Kena Shree: Oh yes! There are two quick tips one could follow that have worked for me and might work for you too.
Firstly, when you write a story, remember the first is a rough draft; always make sure you give it sufficient time to edit. All storytellers will tell you that the stories that we have submitted to brands go through several edits before the final cut.
And secondly, try to build in an “AHA Moment” in your story, which most storytellers miss. A writer can write an amazing piece but if the story doesn’t make the audience snap at high points, it may make the teller lose the connection.
Q. In addition to your poetry, you are working on a novel and numerous works of non-fiction. Is there any form you enjoy writing the most?
Kena Shree: I have written short stories which have got published in various anthologies by renowned publishers. The novel is still to go. My genre of writing form is dark literary fiction. Often my write-ups have an element of satire or tragic moments. I am pretty restless and chaotic at heart
Q. You have written many valuable pieces. Which one will you pick up today to motivate yourself? And the reason for your choice, could you also tell us two lines of the same.
Kena Shree: Apart from all the pieces that have been performed, my go-to piece will be “Kya Tum Khush ho?” which I have performed for “Tape A Tale.” I got a lot of love and appreciation for that piece. I have spoken about a vulnerable point of my life in that story that the audience could connect to. The story isn’t about losing but finding oneself back. It is a story of gratitude and kindness.
If I were to keep myself motivating I would be going back to the same story and say:
“Life ka agla panna black and white ho ya rangeen, isse koi fark nai padta! Agle panne me aap kya likhenge, aap kya padhenge, Aap Kaise jeeyange is all that matters.”
Q. Lastly, amongst your poetry, writeup, and storytelling, which has been your most favorite poetry, a story that you have told on tape a tale page?

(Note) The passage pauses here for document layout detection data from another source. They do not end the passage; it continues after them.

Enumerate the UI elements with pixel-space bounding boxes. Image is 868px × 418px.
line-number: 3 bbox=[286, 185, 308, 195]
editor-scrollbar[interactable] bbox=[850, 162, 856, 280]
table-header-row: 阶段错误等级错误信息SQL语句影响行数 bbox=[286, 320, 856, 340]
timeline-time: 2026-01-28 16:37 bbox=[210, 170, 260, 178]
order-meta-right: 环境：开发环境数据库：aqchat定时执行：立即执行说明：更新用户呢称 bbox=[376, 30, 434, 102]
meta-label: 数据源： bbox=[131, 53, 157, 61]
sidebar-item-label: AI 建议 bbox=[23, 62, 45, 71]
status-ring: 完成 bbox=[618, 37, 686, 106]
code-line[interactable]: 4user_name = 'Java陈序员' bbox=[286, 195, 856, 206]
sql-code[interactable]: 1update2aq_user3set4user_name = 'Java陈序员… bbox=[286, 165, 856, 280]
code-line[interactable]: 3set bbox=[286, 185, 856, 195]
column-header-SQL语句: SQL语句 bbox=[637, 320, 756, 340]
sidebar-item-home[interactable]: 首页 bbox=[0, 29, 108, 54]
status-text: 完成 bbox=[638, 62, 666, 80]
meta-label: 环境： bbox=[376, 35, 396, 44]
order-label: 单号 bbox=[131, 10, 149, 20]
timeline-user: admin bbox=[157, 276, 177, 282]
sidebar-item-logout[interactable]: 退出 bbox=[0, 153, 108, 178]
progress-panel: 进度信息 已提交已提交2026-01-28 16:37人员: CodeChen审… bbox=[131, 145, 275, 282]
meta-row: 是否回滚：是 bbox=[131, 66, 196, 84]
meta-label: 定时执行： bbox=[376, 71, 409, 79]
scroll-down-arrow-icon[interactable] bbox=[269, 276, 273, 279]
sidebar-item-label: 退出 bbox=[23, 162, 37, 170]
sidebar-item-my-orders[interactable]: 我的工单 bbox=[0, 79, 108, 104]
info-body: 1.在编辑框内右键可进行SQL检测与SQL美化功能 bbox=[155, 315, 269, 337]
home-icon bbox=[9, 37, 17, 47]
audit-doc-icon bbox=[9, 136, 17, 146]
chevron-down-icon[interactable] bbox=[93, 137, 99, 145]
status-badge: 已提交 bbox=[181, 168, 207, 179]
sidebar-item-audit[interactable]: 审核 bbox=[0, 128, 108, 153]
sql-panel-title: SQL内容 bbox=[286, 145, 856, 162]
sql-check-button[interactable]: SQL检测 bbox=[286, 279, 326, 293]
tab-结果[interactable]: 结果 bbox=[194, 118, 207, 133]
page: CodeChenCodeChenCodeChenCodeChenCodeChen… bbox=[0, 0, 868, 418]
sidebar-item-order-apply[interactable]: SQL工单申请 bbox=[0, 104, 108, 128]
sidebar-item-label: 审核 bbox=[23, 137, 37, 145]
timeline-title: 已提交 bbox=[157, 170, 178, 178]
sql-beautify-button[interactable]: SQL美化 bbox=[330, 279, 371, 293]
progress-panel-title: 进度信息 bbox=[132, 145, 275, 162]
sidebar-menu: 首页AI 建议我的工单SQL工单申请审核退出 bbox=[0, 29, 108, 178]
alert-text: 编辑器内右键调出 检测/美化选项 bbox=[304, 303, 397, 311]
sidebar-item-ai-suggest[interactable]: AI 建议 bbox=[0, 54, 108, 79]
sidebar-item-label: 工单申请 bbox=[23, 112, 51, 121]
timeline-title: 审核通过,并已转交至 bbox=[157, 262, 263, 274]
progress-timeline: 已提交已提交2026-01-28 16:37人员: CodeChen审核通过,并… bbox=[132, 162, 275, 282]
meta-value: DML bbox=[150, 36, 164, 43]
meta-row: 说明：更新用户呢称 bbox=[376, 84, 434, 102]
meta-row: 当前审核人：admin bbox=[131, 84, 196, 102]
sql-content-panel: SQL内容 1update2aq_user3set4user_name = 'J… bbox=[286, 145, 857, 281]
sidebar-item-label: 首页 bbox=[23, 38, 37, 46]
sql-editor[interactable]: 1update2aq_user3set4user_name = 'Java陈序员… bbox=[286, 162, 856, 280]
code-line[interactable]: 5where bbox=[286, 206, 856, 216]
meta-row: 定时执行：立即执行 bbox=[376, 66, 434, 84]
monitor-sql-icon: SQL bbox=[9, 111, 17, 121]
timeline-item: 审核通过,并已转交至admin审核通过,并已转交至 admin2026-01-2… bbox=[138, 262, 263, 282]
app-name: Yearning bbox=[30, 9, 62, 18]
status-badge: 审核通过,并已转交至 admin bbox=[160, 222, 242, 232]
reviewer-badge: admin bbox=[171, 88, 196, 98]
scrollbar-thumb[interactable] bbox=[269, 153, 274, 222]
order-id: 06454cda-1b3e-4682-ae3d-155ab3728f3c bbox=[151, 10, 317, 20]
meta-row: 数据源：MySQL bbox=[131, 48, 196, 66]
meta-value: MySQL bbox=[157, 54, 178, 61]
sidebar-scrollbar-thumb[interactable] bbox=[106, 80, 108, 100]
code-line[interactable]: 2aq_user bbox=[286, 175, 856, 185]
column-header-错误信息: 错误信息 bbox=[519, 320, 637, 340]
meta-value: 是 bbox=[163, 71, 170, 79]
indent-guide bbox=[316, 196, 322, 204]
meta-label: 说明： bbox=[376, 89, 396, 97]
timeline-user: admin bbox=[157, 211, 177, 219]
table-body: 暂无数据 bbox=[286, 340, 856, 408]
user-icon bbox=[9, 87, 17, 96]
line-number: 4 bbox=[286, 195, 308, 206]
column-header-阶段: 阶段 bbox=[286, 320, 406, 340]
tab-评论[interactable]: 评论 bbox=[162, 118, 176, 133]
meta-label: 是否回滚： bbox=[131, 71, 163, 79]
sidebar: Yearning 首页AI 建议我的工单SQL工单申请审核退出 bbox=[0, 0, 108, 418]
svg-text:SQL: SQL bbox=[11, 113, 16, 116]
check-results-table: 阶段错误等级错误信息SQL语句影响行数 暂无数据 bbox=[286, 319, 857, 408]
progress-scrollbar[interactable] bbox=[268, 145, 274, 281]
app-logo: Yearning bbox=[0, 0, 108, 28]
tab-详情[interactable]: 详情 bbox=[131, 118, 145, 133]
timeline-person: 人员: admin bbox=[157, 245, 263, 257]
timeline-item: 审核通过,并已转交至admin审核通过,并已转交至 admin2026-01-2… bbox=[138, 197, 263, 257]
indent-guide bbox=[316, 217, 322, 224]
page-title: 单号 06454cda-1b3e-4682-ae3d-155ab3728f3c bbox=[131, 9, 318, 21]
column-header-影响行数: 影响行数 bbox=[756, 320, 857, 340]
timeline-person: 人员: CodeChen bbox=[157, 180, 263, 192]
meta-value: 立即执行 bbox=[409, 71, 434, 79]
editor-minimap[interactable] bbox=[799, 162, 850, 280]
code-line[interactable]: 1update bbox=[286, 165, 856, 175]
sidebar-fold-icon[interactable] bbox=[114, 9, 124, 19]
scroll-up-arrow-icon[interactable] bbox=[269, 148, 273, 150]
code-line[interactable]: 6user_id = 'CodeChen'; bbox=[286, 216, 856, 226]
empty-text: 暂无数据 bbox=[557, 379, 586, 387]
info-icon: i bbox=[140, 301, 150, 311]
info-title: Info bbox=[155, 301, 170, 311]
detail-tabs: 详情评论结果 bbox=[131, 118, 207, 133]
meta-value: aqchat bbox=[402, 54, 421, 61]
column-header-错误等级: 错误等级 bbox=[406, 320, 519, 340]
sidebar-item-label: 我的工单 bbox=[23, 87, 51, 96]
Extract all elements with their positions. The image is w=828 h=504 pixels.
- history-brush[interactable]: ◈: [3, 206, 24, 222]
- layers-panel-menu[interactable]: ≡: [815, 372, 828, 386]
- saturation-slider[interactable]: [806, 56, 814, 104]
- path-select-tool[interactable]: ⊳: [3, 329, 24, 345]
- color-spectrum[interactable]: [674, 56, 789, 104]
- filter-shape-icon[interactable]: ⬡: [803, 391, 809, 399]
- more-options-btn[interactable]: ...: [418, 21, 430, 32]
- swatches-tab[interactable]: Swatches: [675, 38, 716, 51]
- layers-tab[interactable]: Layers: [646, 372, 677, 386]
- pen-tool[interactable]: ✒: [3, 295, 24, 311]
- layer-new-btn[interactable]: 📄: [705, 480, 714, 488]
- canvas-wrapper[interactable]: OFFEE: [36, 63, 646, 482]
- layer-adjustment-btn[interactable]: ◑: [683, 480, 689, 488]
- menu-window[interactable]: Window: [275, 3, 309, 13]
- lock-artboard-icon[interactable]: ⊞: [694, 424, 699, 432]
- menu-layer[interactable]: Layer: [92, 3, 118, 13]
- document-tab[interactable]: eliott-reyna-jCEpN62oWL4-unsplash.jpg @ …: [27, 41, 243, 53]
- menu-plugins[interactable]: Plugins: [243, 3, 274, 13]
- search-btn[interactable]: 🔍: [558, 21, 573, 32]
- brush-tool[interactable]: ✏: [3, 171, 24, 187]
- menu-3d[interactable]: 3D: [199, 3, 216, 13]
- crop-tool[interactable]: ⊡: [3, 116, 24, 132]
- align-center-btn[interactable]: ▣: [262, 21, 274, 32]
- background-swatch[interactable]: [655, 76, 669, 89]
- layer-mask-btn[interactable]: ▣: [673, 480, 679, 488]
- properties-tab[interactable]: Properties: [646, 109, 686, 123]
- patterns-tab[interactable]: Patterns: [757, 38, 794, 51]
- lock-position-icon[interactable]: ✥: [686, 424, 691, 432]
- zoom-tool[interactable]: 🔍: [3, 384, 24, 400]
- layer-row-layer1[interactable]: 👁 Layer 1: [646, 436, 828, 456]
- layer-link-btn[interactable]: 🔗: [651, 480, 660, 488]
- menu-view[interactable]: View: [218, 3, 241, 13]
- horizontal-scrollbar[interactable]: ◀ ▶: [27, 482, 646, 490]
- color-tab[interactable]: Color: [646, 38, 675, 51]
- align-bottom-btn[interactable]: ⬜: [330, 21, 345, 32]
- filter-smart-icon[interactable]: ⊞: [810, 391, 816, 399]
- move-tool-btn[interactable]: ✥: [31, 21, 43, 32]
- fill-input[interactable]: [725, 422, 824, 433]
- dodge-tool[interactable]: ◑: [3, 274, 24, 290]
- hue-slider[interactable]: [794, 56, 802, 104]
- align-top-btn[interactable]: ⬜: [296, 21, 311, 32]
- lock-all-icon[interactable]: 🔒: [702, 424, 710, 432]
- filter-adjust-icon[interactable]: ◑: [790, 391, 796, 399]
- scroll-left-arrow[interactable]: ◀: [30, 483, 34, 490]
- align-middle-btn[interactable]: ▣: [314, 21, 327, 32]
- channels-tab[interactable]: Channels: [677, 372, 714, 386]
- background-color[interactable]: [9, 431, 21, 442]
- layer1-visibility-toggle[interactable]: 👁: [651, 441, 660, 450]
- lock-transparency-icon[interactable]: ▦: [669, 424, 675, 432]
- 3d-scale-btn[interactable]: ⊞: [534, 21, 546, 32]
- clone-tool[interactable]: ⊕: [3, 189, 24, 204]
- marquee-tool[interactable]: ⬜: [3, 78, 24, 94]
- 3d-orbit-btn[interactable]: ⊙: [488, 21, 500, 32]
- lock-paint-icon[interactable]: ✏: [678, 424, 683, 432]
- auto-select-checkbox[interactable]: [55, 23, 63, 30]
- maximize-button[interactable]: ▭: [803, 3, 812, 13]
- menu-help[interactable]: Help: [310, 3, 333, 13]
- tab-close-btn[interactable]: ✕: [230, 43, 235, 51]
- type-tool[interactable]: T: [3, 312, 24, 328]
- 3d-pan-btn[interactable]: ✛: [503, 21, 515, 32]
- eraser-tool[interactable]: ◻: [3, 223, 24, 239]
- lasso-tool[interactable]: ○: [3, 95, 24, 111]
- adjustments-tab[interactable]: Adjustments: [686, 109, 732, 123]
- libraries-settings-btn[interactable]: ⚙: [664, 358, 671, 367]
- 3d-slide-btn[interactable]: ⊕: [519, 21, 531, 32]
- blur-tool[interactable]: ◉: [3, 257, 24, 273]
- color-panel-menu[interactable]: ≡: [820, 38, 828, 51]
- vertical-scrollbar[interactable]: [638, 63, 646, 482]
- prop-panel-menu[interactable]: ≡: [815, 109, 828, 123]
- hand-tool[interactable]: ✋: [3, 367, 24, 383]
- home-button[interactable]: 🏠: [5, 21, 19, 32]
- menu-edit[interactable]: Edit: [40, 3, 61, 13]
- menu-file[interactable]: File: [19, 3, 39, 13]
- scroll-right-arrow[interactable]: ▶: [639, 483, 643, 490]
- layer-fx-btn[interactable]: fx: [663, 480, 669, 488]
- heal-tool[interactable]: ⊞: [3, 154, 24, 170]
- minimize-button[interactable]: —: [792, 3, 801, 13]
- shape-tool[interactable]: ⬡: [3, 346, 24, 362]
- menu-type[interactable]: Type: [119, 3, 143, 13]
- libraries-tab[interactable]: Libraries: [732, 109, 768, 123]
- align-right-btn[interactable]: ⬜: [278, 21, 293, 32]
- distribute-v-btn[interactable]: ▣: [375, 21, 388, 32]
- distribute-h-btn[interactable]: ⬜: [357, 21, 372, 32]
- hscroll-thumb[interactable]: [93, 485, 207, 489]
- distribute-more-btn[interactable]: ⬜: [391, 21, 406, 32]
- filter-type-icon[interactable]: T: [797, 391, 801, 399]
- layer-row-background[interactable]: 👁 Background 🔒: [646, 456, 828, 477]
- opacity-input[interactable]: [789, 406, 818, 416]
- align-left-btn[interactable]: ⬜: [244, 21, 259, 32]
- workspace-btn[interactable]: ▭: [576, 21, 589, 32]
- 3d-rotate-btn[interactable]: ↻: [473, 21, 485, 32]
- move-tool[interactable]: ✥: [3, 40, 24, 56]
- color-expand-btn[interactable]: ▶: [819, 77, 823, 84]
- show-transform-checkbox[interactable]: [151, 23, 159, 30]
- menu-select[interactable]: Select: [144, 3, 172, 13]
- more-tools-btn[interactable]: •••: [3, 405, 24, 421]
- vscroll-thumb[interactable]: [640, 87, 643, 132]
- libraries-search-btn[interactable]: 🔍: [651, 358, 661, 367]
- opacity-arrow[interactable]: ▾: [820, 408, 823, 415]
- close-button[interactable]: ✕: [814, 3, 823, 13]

Kena Shree: My forever favorite poetry is “Mere Baba,” which I performed for Spill poetry. It is an ode to my father, the greatest person in my life. It is incidentally also the first piece of Hindi-spoken poetry that I have written. On tape a tale, my favorite piece would be “ordinary as Pyaar,”. Again it is a special first for the platform. I recently completed my tenth story with them
Kena Shree, a person who lives her life to the fullest. We wish her all the best for her upcoming debut novel and storytelling.